• **DESCRIPTION OF THE TASK**:
Search the records for the string "Symphony". Copy each line where it occurs.

——————————

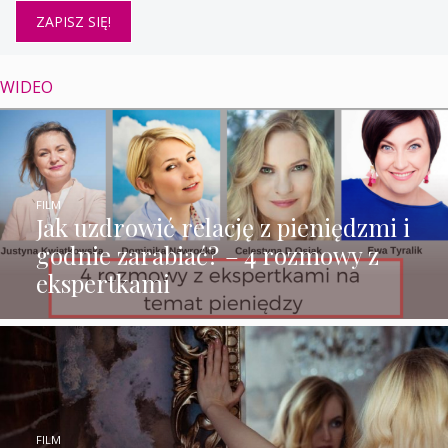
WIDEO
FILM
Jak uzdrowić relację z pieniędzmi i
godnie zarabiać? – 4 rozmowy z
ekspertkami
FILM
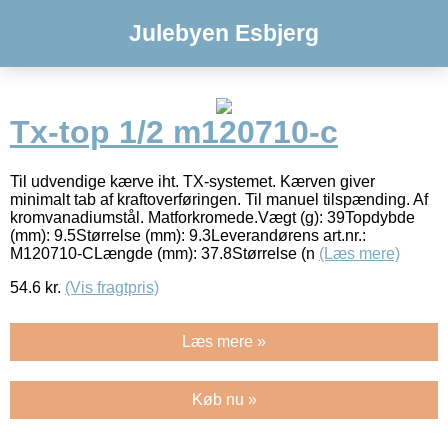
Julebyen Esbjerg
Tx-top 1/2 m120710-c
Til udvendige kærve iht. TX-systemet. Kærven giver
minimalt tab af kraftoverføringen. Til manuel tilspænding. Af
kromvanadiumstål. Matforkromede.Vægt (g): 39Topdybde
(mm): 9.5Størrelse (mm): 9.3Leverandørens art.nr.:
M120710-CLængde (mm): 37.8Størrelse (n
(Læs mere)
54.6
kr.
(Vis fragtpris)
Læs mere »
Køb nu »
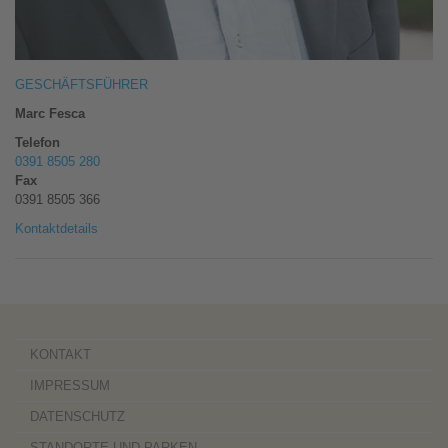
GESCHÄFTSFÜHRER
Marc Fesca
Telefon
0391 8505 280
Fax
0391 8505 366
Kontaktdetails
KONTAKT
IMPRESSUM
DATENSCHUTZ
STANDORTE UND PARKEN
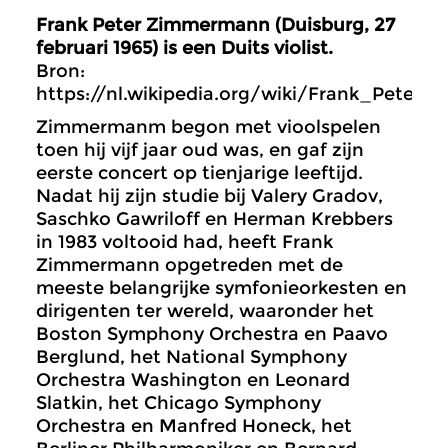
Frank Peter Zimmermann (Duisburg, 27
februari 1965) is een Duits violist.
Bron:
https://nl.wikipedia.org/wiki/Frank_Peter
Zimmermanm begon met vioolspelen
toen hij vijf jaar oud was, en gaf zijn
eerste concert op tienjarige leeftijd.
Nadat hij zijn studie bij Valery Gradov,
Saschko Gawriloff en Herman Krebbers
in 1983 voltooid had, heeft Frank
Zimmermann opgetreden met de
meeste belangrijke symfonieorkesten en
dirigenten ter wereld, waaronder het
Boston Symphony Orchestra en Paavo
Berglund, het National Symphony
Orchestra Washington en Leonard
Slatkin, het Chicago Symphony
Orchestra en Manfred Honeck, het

——————————

• **ANSWER SPACE**:
Boston Symphony Orchestra en Paavo
Berglund, het National Symphony
Slatkin, het Chicago Symphony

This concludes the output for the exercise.